Il me déchargea contre le mur et me demanda :

— Pouvez-vous marcher, jeune homme ? Je n’ai rien contre vous et je veux bien vous donner la clef des champs.

— Pour sauver ma vie, répondis-je, je ne pourrais pas faire un pas.

— Connaissez-vous bien le pays ?

— J’étais il y a cinq jours à Paris, et je ne suis jamais venu en Corse.

— Attendez-moi un instant, dit-il après avoir réfléchi. Je restai seul sous la pluie qui me glaçait. Au bout de dix minutes, j’entendis le sabot d’un cheval clapoter dans les marais. Le marchef qui était en selle, fredonnait la chanson des zéphyrs africains :

N’allez pas chez l’marchand d’vin
Qui fait l’coin.
Prenez garde à c’tas d’boue
Qu’est d’vant vous !…

Il mit pied à terre et me chargea sur le cheval.

— C’est stupide, grommela-t-il de s’embarquer par une nuit pareille, au lieu de ronfler dans son lit sous une bonne couverture. Mais je ne serai jamais qu’un imbécile !

Il monta derrière moi, car je n’aurais pas pu me tenir en croupe.

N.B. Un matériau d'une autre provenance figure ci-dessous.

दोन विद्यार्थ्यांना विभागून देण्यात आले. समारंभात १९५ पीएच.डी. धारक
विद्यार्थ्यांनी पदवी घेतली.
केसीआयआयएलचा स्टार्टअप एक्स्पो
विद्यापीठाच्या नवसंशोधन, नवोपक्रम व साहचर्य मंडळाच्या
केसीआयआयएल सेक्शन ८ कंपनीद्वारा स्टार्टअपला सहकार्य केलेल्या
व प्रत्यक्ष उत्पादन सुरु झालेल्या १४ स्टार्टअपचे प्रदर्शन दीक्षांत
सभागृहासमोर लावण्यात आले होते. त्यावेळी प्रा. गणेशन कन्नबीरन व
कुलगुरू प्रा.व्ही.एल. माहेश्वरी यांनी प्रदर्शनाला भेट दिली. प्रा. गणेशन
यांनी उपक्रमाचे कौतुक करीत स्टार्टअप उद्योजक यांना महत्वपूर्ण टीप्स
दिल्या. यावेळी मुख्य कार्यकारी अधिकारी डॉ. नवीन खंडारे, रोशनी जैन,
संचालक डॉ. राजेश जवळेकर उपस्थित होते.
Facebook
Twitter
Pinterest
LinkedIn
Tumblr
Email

— Ha ! Cagnotto ! s’écria-t-il en allongeant un coup de gaule sur l’oreille de la bête, tâche de jouer des jambes, mauvaise chèvre ! je t’éventre si tu fais un faux pas !

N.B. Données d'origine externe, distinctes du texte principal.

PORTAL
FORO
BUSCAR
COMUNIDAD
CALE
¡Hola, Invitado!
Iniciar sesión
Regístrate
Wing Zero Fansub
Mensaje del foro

Le cheval, qui ne méritait pas ces injures, prit le galop malgré la couche épaisse de fange qui couvrait le chemin.

Le marchef semblait avoir un talisman pour se diriger dans la nuit noire.

Il était obligé de faire force détours, car les plus petits ruisseaux étaient changés en torrents.

Dans un de ces détours, un éclair me montra, à ma droite, un ravin profond et sombre, au-delà duquel je crus distinguer les profils d’une vaste construction.

— J’aurais voulu ne pas repasser par ici, murmura mon compagnon. Du diable si je n’ai pas vu les deux yeux du Coriolan luire au fond du trou ! Damné pays ! Ha ! Cagnotto, bique galeuse ! c’était un beau gars ! Et, voici deux heures à peine, il était plus ferme que toi sur ses jambes.

Il entonna Malbrough sen va t’en guerre, et le cheval bondit, parce qu’il le piquait a l’aide de son couteau.

La route dura une heure environ.

Pendant la seconde moitié du chemin, le ciel s’était éclairci, quoique le vent continuât de faire rage. Le marchef ne m’avait pas adressé une seule fois la parole.

Tout à coup, il me demanda :

— Êtes-vous noble, l’enfant ?

Sur ma réponse négative, il ajouta :

— Connaissez-vous le comte Julian ?

Je répondis non pour la seconde fois. La vieille Bamboche avait déjà prononcé ce nom. Le marchef reprit après un silence :

— C’est ici, comme ailleurs, les chemins sont à tout le monde. Le mieux pour vous, ce serait de ne jamais vous rapprocher de l’endroit où vous avez passé le commencement de cette nuit, et de couper un peu votre langue sur ce que vous avez entendu et vu.

Il s’arrêta court. Au devant de nous, dans la nuit, on distinguait les abords d’une ville.

Il me laissa glisser par terre au milieu de la route, et fit volter son cheval fumant.

Avant de s’éloigner, pourtant, il me dit encore :

— Ceci est la cité de Sartène, où il y a des auberges comme à Pantin-la-Galette. Le mouvement vous aura rendu assez de jambes pour faire les cent pas qui vous séparent du prochain bouchon. Bonne nuit… Ha ! Cagnotto ! vache maigre !

Sa gaule toucha les oreilles du pauvre cheval, et disparut au galop.